* [TASK INSTRUCTIONS] Your answer should be one number, the count of lines in the records that carry the string "עמידות".

* [SOURCE MATERIAL]
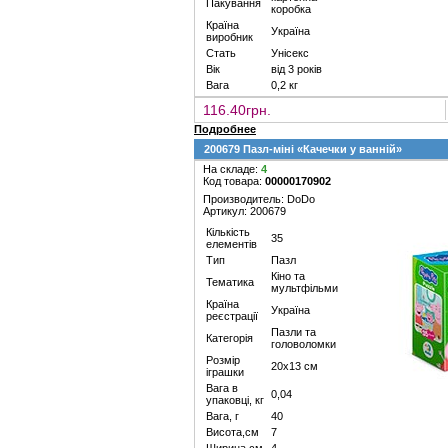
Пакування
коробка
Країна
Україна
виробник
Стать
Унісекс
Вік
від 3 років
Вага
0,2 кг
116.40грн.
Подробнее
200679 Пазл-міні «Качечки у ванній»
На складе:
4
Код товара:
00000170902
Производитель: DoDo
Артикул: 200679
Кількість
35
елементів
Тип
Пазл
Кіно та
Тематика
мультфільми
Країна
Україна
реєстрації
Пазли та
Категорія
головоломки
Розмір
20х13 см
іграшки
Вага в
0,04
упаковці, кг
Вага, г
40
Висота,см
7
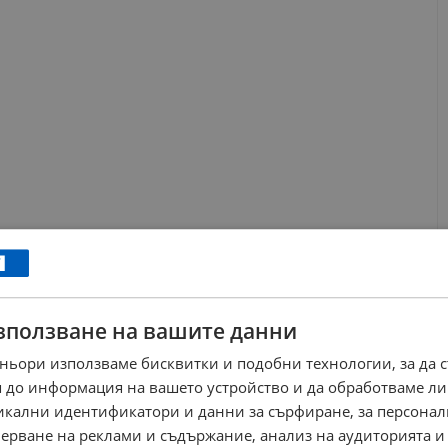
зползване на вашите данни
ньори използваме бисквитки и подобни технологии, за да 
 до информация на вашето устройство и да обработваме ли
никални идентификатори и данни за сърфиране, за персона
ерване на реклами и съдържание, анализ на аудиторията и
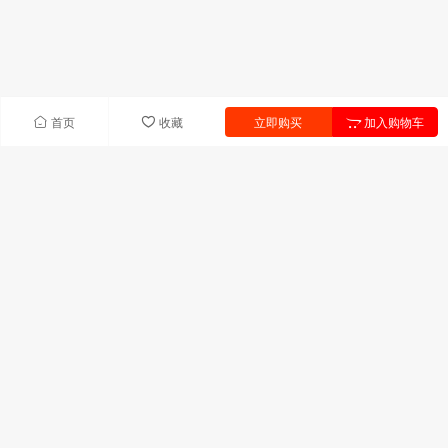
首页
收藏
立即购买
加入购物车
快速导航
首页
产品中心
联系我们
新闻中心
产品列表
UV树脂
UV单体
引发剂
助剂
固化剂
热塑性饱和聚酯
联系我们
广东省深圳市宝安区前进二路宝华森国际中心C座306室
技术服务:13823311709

---

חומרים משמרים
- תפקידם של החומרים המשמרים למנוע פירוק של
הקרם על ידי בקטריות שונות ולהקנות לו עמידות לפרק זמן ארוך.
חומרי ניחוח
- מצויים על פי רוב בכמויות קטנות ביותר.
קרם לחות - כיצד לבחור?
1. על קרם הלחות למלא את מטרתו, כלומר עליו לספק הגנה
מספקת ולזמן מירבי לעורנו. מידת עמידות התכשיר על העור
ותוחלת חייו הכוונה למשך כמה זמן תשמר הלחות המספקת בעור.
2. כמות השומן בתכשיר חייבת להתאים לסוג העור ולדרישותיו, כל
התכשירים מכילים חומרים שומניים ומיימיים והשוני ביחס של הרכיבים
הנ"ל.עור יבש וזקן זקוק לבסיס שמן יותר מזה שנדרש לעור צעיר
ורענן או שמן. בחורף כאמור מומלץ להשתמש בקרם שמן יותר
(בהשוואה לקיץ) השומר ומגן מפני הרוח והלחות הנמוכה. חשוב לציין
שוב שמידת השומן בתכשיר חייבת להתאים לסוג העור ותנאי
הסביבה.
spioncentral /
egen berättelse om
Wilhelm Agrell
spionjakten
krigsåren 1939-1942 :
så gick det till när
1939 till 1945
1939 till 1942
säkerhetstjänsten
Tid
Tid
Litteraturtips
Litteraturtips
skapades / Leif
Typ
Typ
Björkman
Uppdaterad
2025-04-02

* [RESULT OF THE EXERCISE] 2